Recent highlights in bacterial extracellular vesicles: From immune host response to vaccine development

Recent highlights in bacterial extracellular vesicles: From immune host response to vaccine development
Sepideh Meidaninikjeh,¹ Sepideh Palizban,² Nasim Sabouni,³ Ata Khosh Lahni,⁴ Fatah Kashanchi,⁵ Reza Jafari,^6,*
1. PhD of Microbiology, Department of Microbiology, Faculty of Biological Sciences, Alzahra University, Tehran, Iran
2. Department of Biology, Mashhad Branch, Islamic Azad University, Mashhad, Iran.

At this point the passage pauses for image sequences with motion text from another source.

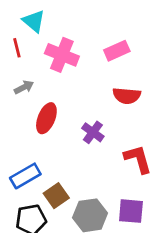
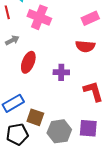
pink rectangle: (117, 51) -> (90, 18), moved
purple cross: (93, 132) -> (61, 72), turned -35
brown square: (56, 196) -> (35, 117), turned -36

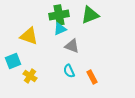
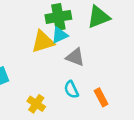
yellow triangle: (29, 36) -> (43, 42), moved, turned -36
yellow cross: (30, 76) -> (36, 104), moved

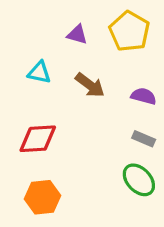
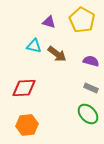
cyan triangle: (39, 72) -> (34, 46), moved

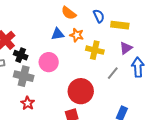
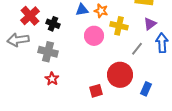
black cross: (21, 55) -> (53, 24), moved
pink circle: (49, 62) -> (94, 36), moved
red circle: (81, 91) -> (120, 75), moved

3. Department of Immunology, Mashhad University of Medical Sciences, Mashhad, Iran.
4. Department of Clinical Laboratory Sciences, Ardabil Branch, Islamic Azad University, Ardabil, Iran.
5. Laboratory of Molecular Virology, School of Systems Biology, George Mason University, Manassas, VA, USA.
6. Cellular and Molecular Research Center, Cellular and Molecular Medicine Research Institute, Urmia University of Medical Sciences, Urmia, Iran.
Introduction: Extracellular vesicles (EVs) are double-layer spherical structures which are released by both mammal cells and bacteria. According to their size, they are divided into different groups including exosomes, macrovesicles, and apoptotic bodies [1, 2]. It is believed that bacterial extracellular vesicles (BEVs) are a form of common language for bacteria-host communications. They are produced by both gram-positive and also gram-negative bacteria. These structures regulate bacteria-host and bacteria-bacteria interactions, which lead to promoting health or causing disease by delivering virulence factors [3]. Studies have reported EVs fundamental roles in metabolisms, homeostasis, and immune system regulation [4, 5]. As EVs are different in size, origin and content, they can impact the infection and immune system outcomes such as delivering virulence factors, inflammation, cell death, cell survival, pathogen entry, and survival in the host cells [3]. It was shown that BEVs can be used as an acellular vaccine, because they contain immunogenic antigens which are safer than live pathogenic bacteria and can stimulate immune response in the host [6].
Methods: In this study, articles from Web of Sciences and Scopus databases were searched with bacterial extracellular vesicles (BEVs), immune system, and vaccine keywords. Duplicate articles were removed, and finally 224 English language articles were selected and reviewed.
Results: Vaccines, as a great revolution in the medical world to help human health, still have many undiscovered venues where the research continues to develop and optimize the effectiveness of vaccines with different platforms with particular therapeutic goals [7]. Vaccines are great choice to in the management of infectious disease, although there are not any approved vaccines for a number of infectious disease or illness [8]. BEVs of gram-positive and negative bacteria have lipids, nucleic acids, proteins carbohydrates and other component of bacterial structures. Therefore, it was shown that BEVs can be used as an acellular vaccine, because they contain immunogenic antigens which are safer than live pathogenic bacteria and can stimulate immune response in the host [6]. BEVs enable stimulation and modulation of the innate and adaptive immune system at a suitable and long-term level without pathogenicity as the main golden goal in vaccine design. They have the ability to transport and store bacterial component including proteins, lipids, DNA, and RNA. They can also evade from degradation mechanisms of the host. However, they have some limitations such as BEVs and bacteriotoxin aggregation in the hosts, high cost of isolation, low level of bacterial component expression, and interaction with immune-suppressive molecules of the immune system [9]. The first OMV-vaccines were produced based on Good Manufacturing Practice (GMP) rules for Neisseria meningitidis serogroup B (dOMVB) via detergent extraction method that exerts a promising performance to delivery of meningococcal antigens and providing protective immune responses. In later years, OMV isolated from N. meningitidis, serogroup A (dOMVA), X (dOMVX), and W (dOMVW), were developed in a similar manner [6]. Candidate vaccines based on BEVs are also in preclinical development against bacterial species including Bordetella pertussis, M. tuberculosis, S. Typhimurium, Vibrio cholerae, and Klebsiella pneumoniae. These vaccines have been demonstrated to effectively stimulate both humoral and cellular immunity [10].
Conclusion: BEVs are potential to design vaccine, but more studies are needed to understand different mechanisms of their entry into the host cells, and pathogenicity, especially in gram-positive bacteria.
Keywords: BEVs, immune response, isolation methods, vaccine, virulence factors.